• Why in News- The Indian Council of Medical Research (ICMR) has released the country’s first ‘Ethical Guidelines for Application of Artificial Intelligence in Biomedical Research and Healthcare’, aimed at creating “an ethics framework which can assist in the development, deployment, and adoption of AI­ based solutions” in the fields specified. 
  • The document, prepared by the Department of Health Research and the ICMR Artificial Intelligence Cell, Delhi, will be updated as and when the need arises.
  • As per the guidelines, the ethical review process for artificial intelligence in health comes under the domain of the ethics committee.  The document notes that the regulation of AI technologies in healthcare is still in its nascent stage even in developed countries. 

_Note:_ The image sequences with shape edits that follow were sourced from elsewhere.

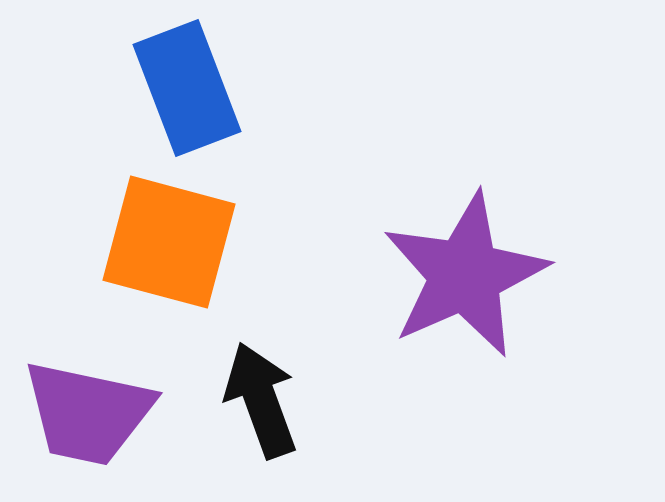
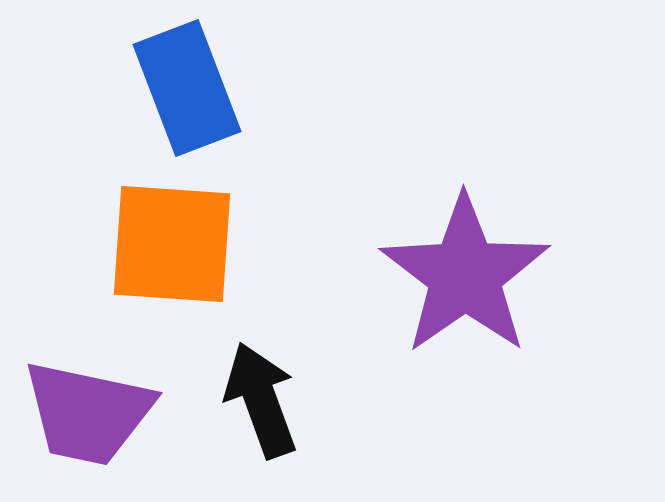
orange square: moved 3 px right, 2 px down; rotated 11 degrees counterclockwise
purple star: rotated 11 degrees counterclockwise
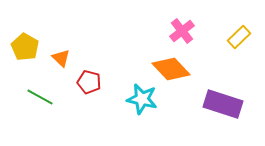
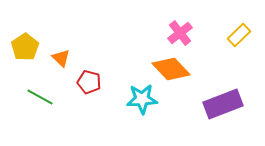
pink cross: moved 2 px left, 2 px down
yellow rectangle: moved 2 px up
yellow pentagon: rotated 8 degrees clockwise
cyan star: rotated 16 degrees counterclockwise
purple rectangle: rotated 39 degrees counterclockwise
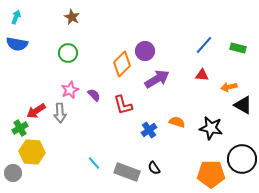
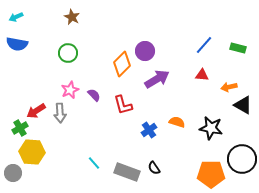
cyan arrow: rotated 136 degrees counterclockwise
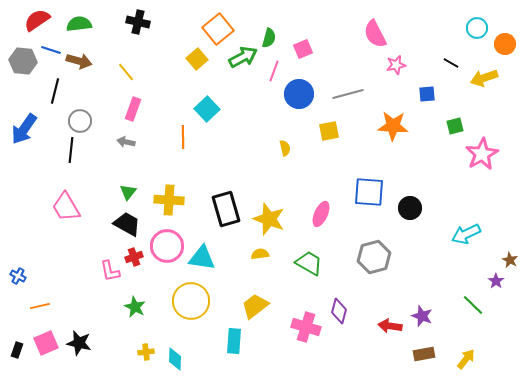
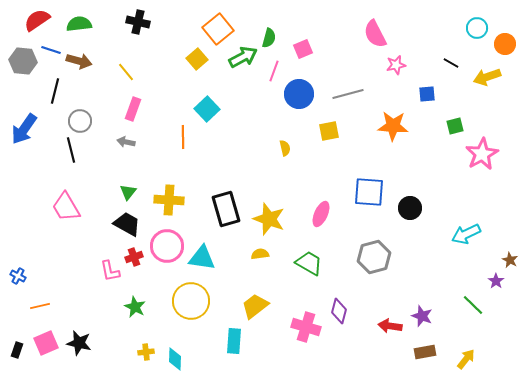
yellow arrow at (484, 78): moved 3 px right, 1 px up
black line at (71, 150): rotated 20 degrees counterclockwise
brown rectangle at (424, 354): moved 1 px right, 2 px up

Indian Council of Medical Research (ICMR) in the document outlines 10 key patient-centric ethical principles for Artificial Intelligence (AI) application in the health sector.

What are the 10 Guiding Principles?

  • Accountability and Liability Principle: It underlines the importance of regular internal and external audits to ensure optimum functioning of AI systems which must be made available to the public.
  • Autonomy Principle: It ensures human oversight of the functioning and performance of the AI system. Before initiating any process, it is also critical to attain consent of the patient who must also be informed of the physical, psychological and social risks involved.
  • Data Privacy Principle: It mandates AI-based technology should ensure privacy and personal data protection at all stages of development and deployment.
  • Collaboration Principle: This principle encourages interdisciplinary, international collaboration and assistance involving different stakeholders.
  • Safety and Risk Minimization Principle: This principle aimed at preventing “unintended or deliberate misuse”, and a favorable benefit-risk assessment by an ethical committee among a host of other areas.
  • Accessibility, Equity and Inclusiveness Principle: This acknowledge that the deployment of AI technology assumes widespread availability of appropriate infrastructure and thus aims to bridge the digital divide.
  • Data Optimization: Poor data quality, inappropriate and inadequate data representations may lead to biases, discrimination and errors.
  • Non-Discrimination and Fairness Principles: In order to refrain from biases and inaccuracies in the algorithms and ensure quality AI technologies should be designed for universal usage.
  • Trustworthiness: Need to have a simple, systematic and trustworthy 

way to test the validity and reliability of AI technologies.

  • India has a host of frameworks which marry technological advances with healthcare. These include 
    • the Digital Health Authority for leveraging Digital health Technologies under the National Health Policy (2017), 
    • the Digital Information Security in Healthcare Act (DISHA) 2018 and
    • the Medical Device Rules, 2017.
  • AI cannot be held accountable for the decisions it makes, so an ethically sound policy framework is essential to guide the AI technologies development and its application in healthcare. 

Further, as AI technologies get further developed and applied in clinical decision making, it is important to have processes that discuss accountability in case of errors for safeguarding and protection.